I don’t know why slumps happen, but I do know that they ultimately serve me.  The kind of thinking that is required to move out of a slump is thinking that helps me perform at my highest levels.  It’s the thinking that leads me to dig in rather than shop or read.  It’s the thinking that leads me to understand that extra effort is required and that the extra effort will make a measurable difference.  There is not a lot of thinking that serves me more than this strain.   So, I’ll take the slump and reap the benefits for the next while.

What can the Blue Jays take from this?  Because, really, it’s all well and good that I’m writing my blog post, but what I would love the most is to give the Jays the help that they need.  I don’t pretend to be a sports psychologist, but I am a dedicated Blue Jay fan.   So, I will try to break the Jays’ slump and do my best to hit it out of the park (sorry, couldn’t resist).

Three Steps for the Jays to get Over Their Early Season Slump

  1. Think back to how you got out of a slump before – as individual players and as a team.  What strategies worked?  Know yourself.  Know what works.
  1. Think of your best self.

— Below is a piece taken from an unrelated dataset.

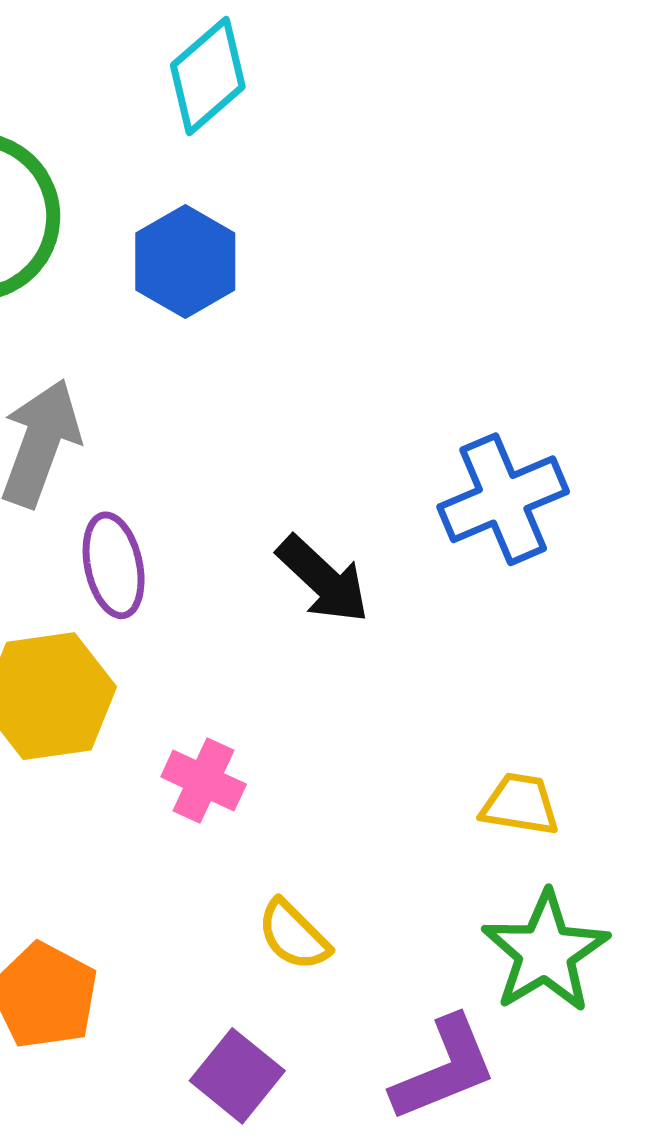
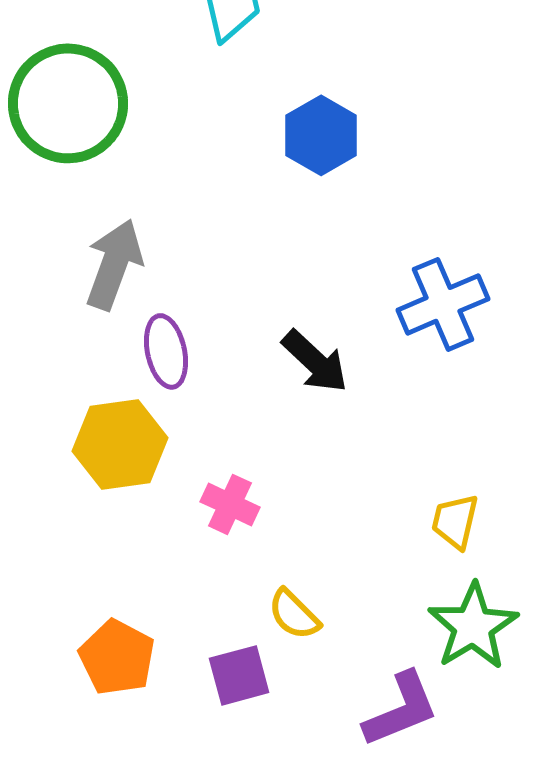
blue hexagon: (185, 262) -> (321, 135), moved
yellow trapezoid: (520, 804) -> (455, 521), turned -86
purple square: (237, 1076) -> (239, 675), moved, turned 36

Spend some time visualizing what it feels like – as an individual and as a team.  How do you think about yourself contributing?  Think about your technical strengths as well as your character strengths.  Are you an optimist?   Are you tenacious?  Build this picture of yourself.  Think about it as much as you can.  The more you practice thinking about it, the greater power it will have for you on the field.
  1. Support each other. As much as you can and then some more.  The power of what you can do together as a team is tremendous.  Barbara Fredrickson’s research has found that negative emotions narrow our outlook and positive emotions broaden our outlook.  There are few actions as powerful as helping someone to generate positive emotions.  A towering stack of research demonstrates that we perform at our best when we feel positive emotions.  So, support each other so you can all feel good and perform at your best.

I fear this might be the most presumptuous blog post I’ve written, but desperate times call for desperate measures – both from the perspective of breaking the Jays’ slump and crushing my own.  Really, the worst that can happen is that people think I’m really silly.  The best that can happen is that someone from the Blue Jays reads this, my method works and the Blue Jays hire me to help with thought management.  That has been my coaching dream from Day One, so this seems like as good a time to pursue it as any other.  Gibby, if you’re reading this, I’m happy to start working with the team as soon as you call.